Big Tech di pengadilan AS, Zuckerberg dan kepala YouTube hadapi tuduhan membuat anak ketagihan

Kasus ini diperkirakan menjadi yang pertama dari serangkaian persidangan tahun ini yang bertujuan meminta pertanggungjawaban perusahaan media sosial atas dampak platform mereka terhadap kesehatan mental anak-anak.

By
Meta, TikTok, dan YouTube disidang atas klaim membuat anak kecanduan dan berisiko. / Reuters

Sidang pembukaan telah dimulai di AS terhadap perusahaan media sosial yang dituduh merancang produk untuk membuat anak-anak ketagihan, dengan CEO Meta, Mark Zuckerberg, dan kepala YouTube, Neal Mohan, termasuk di antara eksekutif media sosial AS yang diperkirakan akan bersaksi, menurut laporan media lokal.

Persidangan ini sempat ditunda dari akhir Januari karena seorang pengacara pembela sakit, dengan juri terdiri dari enam perempuan dan enam laki-laki, dan prosesnya kemungkinan berlangsung hingga Maret, lapor Bloomberg.

Adam Mosseri, kepala Instagram, platform berbagi foto dan video milik perusahaan media sosial AS, Meta, diperkirakan akan bersaksi pada minggu pertama sebelum Zuckerberg, yang dijadwalkan bersaksi di Los Angeles paling cepat pekan depan, kata Bloomberg.

Gugatan cedera pribadi yang diajukan oleh Social Media Victims Law Center di Seattle berfokus pada seorang perempuan California berusia 20 tahun yang mengklaim bahwa lebih dari satu dekade kecanduan media sosial menyebabkan kecemasan, depresi, dan dismorfia tubuh, menurut laporan tersebut.

Pengacara Meta berencana menolak korelasi antara media sosial dan masalah kesehatan mental remaja sambil menyoroti dampak positifnya, menurut anggota tim hukum perusahaan yang dikutip Bloomberg.

Meta menyatakan dalam postingan blog Januari bahwa menyalahkan perusahaan media sosial saja atas masalah kesehatan mental remaja "menyederhanakan isu serius," dan menyebut klaim gugatan itu tidak akurat.

Krisis kesehatan mental remaja

Kasus ini akan menjadi yang pertama dari serangkaian kasus yang dimulai tahun ini yang bertujuan meminta pertanggungjawaban perusahaan media sosial atas dampak pada kesehatan mental anak-anak.

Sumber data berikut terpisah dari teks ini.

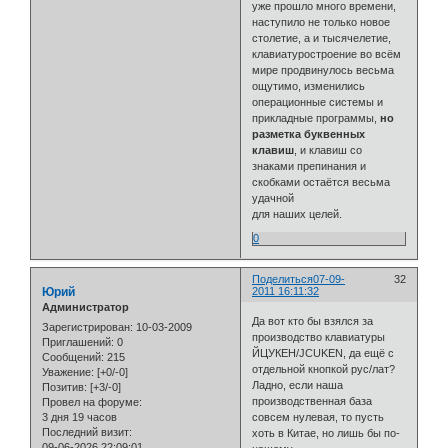
уже прошло много времени,
наступило не только новое
столетие, а и тысячелетие,
клавиатуростроение во всём
мире продвинулось весьма
ощутимо, изменились
операционные системы и
прикладные программы,
но
разметка буквенных
клавиш
, и клавиш со
знаками препинания и
скобками остаётся весьма
удачной
для наших целей.
0
Поделиться
07-09-
32
Юрий
2011 16:11:32
Администратор
Да вот кто бы взялся за
Зарегистрирован
: 10-03-2009
производство клавиатуры
Приглашений:
0
ЙЦУКЕН/JCUKEN, да ещё с
Сообщений:
215
отдельной кнопкой рус/лат?
Уважение:
[+0/-0]
Ладно, если наша
Позитив:
[+3/-0]
производственная база
Провел на форуме:
3 дня 19 часов
совсем нулевая, то пусть
Последний визит:
хоть в Китае, но лишь бы по-
09-06-2026 22:09:01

Persidangan federal percontohan yang dimulai Juni di Oakland, California, akan menjadi yang pertama mewakili distrik sekolah yang menggugat platform media sosial karena merugikan anak-anak.

Selain itu, lebih dari 40 jaksa agung negara bagian telah mengajukan gugatan terhadap Meta, menuduh perusahaan merugikan anak-anak dan berkontribusi pada krisis kesehatan mental remaja dengan sengaja merancang fitur di Instagram dan Facebook yang membuat anak-anak ketagihan platform mereka.

Sebagian besar kasus diajukan di pengadilan federal, tetapi beberapa diajukan di negara bagian masing-masing.

TikTok juga menghadapi gugatan serupa di beberapa negara bagian.

Kasus ini muncul di saat berbagai negara di dunia memberlakukan pembatasan dan larangan penggunaan media sosial oleh anak di bawah umur, dengan banyak penelitian menunjukkan hubungan antara penggunaan media sosial dan masalah kesehatan mental pada anak-anak.

Tahun lalu, juri federal AS memerintahkan Google membayar sekitar US$425 juta karena mengumpulkan informasi dari penggunaan aplikasi smartphone, bahkan saat pengguna memilih pengaturan privasi.

Pada hari yang sama, otoritas perlindungan data Prancis mendenda raksasa pencarian itu 325 juta euro karena gagal mematuhi aturan tentang cookie internet.